IMPORTANT: This release is required to test any modules affected by FIPS 186-5. This includes ECDSA,, RSA, EDDSA, Deterministic ECDSA, and more. Since no current versions of OpenSSL have been validated with FIPS 186-5, acvp_app support for 186-5 is not enabled by default.

• Support for RSA revision FIPS186-5
• Support for ECDSA revision FIPS186-5
• Support for Deterministic ECDSA
• Support for EDDSA
• Support for Revision 2.0 of RSA Signature primitive
• Support for revision SP800-56Br2 of RSA Decryption Primitive
• Added support for testing DRBG both with and without prediction resistance at the same time
• Added XOF output length to test case structure for SHAKE tests
• Improved readability of log output in several cases
• Library version information now accessible via public headers at compile time
• Previous revisions of aforementioned updates are still supported by the library if the correct registration flags are set (see app/app_main.c for examples)
• Improved registration and support for OpenSSL 3.0 and 3.1
• Various misc. improvements and fixes
• NOTES:
  • Some API changes were required that are not backwards compatible with previous versions of the API. Please see the bottom of the migration guide for more information.
  • OpenSSL 1.1.1 build support has been removed, as it is EoL and there are no official FIPS modules for it. If you need OpenSSL 1.1.1 support, it should be possible to use previous versions of the app with the minimal API changes described in the migration guide.
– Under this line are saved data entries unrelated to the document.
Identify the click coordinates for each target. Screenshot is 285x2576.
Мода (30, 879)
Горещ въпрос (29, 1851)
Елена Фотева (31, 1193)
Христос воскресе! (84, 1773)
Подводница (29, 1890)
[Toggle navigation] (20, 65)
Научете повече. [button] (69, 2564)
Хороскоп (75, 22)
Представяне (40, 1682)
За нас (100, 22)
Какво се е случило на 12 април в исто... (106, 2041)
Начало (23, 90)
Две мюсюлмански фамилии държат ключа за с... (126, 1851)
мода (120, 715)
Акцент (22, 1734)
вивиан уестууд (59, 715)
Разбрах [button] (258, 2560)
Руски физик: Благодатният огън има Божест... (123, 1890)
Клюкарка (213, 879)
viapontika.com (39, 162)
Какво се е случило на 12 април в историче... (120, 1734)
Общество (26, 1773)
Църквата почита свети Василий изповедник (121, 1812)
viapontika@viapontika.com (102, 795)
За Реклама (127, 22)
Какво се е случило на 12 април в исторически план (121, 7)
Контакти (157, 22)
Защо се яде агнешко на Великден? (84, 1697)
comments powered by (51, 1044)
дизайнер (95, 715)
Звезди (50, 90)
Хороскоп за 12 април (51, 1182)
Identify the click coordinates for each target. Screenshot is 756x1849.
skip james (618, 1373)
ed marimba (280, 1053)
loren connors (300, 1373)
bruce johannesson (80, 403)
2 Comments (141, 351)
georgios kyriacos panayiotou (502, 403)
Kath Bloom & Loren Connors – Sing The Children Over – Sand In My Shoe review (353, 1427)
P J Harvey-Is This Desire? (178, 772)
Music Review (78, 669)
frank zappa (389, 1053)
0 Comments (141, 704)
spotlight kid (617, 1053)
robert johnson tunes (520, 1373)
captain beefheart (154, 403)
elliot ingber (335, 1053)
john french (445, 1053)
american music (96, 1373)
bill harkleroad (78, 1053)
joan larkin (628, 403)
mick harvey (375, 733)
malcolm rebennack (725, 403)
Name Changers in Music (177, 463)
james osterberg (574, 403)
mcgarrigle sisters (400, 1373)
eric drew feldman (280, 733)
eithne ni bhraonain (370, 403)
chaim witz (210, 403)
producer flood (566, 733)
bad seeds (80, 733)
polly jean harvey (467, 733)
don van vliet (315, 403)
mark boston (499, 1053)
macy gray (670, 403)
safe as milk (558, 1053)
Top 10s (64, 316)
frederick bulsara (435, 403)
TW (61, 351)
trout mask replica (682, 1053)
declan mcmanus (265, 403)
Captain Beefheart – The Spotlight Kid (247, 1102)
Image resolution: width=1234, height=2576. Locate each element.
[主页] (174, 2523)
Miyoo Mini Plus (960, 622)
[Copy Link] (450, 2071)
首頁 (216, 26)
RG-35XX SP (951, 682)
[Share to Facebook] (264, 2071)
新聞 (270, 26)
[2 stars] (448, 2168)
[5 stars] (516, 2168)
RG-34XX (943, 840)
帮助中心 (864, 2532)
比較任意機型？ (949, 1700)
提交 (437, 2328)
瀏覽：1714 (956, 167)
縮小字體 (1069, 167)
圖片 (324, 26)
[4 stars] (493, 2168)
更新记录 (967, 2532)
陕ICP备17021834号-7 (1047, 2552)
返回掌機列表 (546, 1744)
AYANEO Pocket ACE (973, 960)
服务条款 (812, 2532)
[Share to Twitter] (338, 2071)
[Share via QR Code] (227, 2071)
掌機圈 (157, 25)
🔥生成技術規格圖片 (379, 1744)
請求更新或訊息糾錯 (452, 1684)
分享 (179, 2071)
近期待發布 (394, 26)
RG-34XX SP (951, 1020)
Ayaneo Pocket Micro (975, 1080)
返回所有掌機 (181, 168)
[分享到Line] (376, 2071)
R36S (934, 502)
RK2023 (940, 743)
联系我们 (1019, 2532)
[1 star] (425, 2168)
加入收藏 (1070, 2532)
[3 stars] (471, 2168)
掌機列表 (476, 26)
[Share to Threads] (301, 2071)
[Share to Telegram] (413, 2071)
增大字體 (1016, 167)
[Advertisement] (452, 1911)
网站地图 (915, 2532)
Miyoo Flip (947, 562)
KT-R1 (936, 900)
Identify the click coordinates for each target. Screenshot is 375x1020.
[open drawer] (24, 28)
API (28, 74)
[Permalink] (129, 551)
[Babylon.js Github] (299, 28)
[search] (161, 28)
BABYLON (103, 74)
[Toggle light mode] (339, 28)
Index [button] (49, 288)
Thank you for your patience as we worked through the 186-5 changes and various other updates. If you experience any problems related to this update, please open an issue on GitHub.

Libacvp v2.0.1

Resolved an issue with RSA Signature Primitive testing 1.0 due to changes on the NIST server

Libacvp v2.0.0

• Libacvp 2.0.0 adds support for new crypto modules and algorithms while removing support for older
  versions:
  • OpenSSL 3.0 is now supported (All-new application code)
  • OpenSSL 1.0.2/FOM is no longer supported
• Various API and test case structure changes are included that are NOT backwards compatible and
  will require alterations for test harnesses for other crypto modules (not included with libacvp)
  • For more details, look at the migration guide (Questions on the issues board are always welcomed)
  • Many of these changes (with one or two exceptions) will require very little work to accommodate
• Library support for new algorithms:
  • KMAC
  • KDA Twostep
  • KDF ANS X9.42
  • LMS (Leighton-Micali signatures)
• Various new features for existing algorithms:
  • ECDSA component testing
  • CRT key support for RSA/IFC
  • SP800-108 KDF KMAC mode (not tested by default yet)
  • Large data testing (multiple GiB) support for SHA (disabled by default)
  • KAS2 support for KAS-IFC
• Better application control over logging
• Cleaner log output by default
• New APIs and application arguments for:
  • Getting library-generated algorithm registration JSON
  • Getting the number of vector sets a given registration would generate
• Many internal improvements, fixes, cleanups
• This list is not exhaustive
• Review the README for more details about various changes to building, running, etc.
• Undiscovered issues are always possible with new major releases; please open an issue if you run into any. Thanks!

Libacvp v1.5.4

• Added option to disable ssp at configure time (--disable-ssp, disables fstack-protector cflag)
  • Not recommended unless absolutely required
• Removed obsolete python scripts for metadata handling and unit tests
• Improved handling and log messaging of combining sample session flag with manual registration
• Misc. improvements and fixes

Be on the lookout for libacvp v2.0.0 in the coming days!

Libacvp v1.5.3

-Fixed KDA revision SP800-56Cr2 in accordance with changes to the NIST demo server
-NOTE: This does not affect any clients tested by default in acvp_app
-This update is not required to continue testing with current versions of acvp_app
-This DOES affect openSSL 3.X testing (unreleased in TBD branch) and fixes have been applied there too

Libacvp v1.5.2

Fixes an issue with KDA testing (salt len check).
Note this fix has been in the libacvp_1_5_0-throttle branch since August; just failed to push a release tag.